Melissa agreed. “As long as the house is okay, and the danger is over, I don’t mind going back to help.”

“There is no guarantee that all the danger is over, but you heard the scientists. They don’t think there’ll be another large scale eruption for a long time,” Sam replied.

“The way it stacks up,” he continued, “is that we can go back and stay at the bug out stop until things settle down. Or we can go on up to the property. We can stay there until things settle down, or we can go ahead and start building the house and stay permanently. Enroll you two in the school in town there. Or we can give it a day, then go back home and do what we can to help.”

The decision was affected by another news announcement. The city had been sealed off, except for rescue teams. No one was being allowed in at the moment.

“I think,” Peggy said, “in light of that, we should go on up to the property and set up for an extended stay. As soon as they start letting people back in, we go back and help where we can.”

“Kids?” Sam asked.

Melissa and Ralph looked at one another for a moment, then both looked at their parents and nodded.

“That’s the plan then. We’ll go back when the authorities say we can go back. They’re bound to have alternate arrangements for school. Whether Peggy and I have jobs when we go back is something of a moot point. If not, we’ll just find something else. The rebuilding is bound to take a lot of people.”

With the decision made, they got dressed, had breakfast, and were on their way to the retirement property. It was almost two weeks before the government began allowing people back into the city. Sam’s old firm no longer existed. He got a job with FEMA, working as an office manager in their assistance office. Peggy worked as a file clerk and data entry person in a similar office on the other side of the ruined city.

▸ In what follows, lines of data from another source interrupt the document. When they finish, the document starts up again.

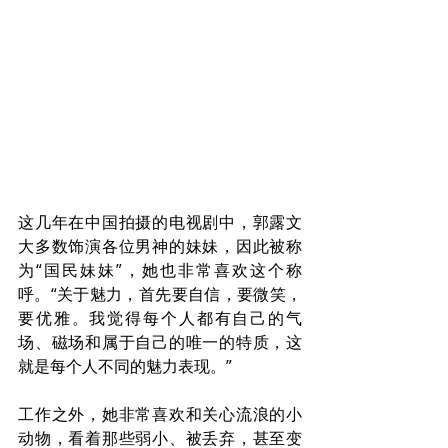
这几年在中国拍摄的电视剧中，郭露文
大多数饰演各位男神的妹妹，因此被称
为“国民妹妹”，她也非常喜欢这个称
呼。“关于魅力，首先要自信，要微笑，
要优雅。我觉得每个人都有自己的气
场、磁场和属于自己的唯一的特质，这
就是每个人不同的魅力表现。”
工作之外，她非常喜欢和关心流浪的小
动物，看着那些弱小、被丢弃，甚至变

Their house had a quite a bit of damage, but they were able to make it livable, using their camping and emergency preparedness equipment. An alternate school was set up and Ralph and Melissa attended the abbreviated classes. They helped where they could, working with a youth brigade set up by the Red Cross when they weren’t in school.

The massive aid effort lasted for a year. Electrical power was restored the first month, but it was months before the water and sewer systems were restored in many areas. There were daily water deliveries and waste pickups conducted by the National Guard in the areas without those services, so they continued to stay in the house until it, like every other one in the area, was condemned.

It was going to be too expensive to restore full services to all areas. The housing wasn’t needed, anyway. It would be decades before the population ever grew to what it had been before the eruption, if it ever did. The volcano continued to vent vapors. Sam and Peggy took the compensation for their house and decided to retire early. They rented an apartment until Melissa graduated from high school the following year, then they headed for their property once again. During that summer before Melissa went off to college, she stayed with them on the property to help with the construction of the house. Ralph came in from college and did the same.

By the time their two children headed to college that fall, Sam and Peggy were ensconced in their new home. The garden plot was ready to absorb the winter snow moisture, and Sam had bought a Bobcat 5600T Toolcat with many of the available attachments to work the garden and do a little side work around the area to stay busy. There was a lot of new construction going on in the area.

Sam and Peggy started something of a trend with their near disaster proof place. Many more people moved into the area with the same idea. Sam bought a franchise to build dome homes like the one he’d built and supplemented their retirement income with one or two sales a year.

All in all, a good plan, proper equipment and supplies, the willingness to use them, and a little luck, had brought them through dangerous times.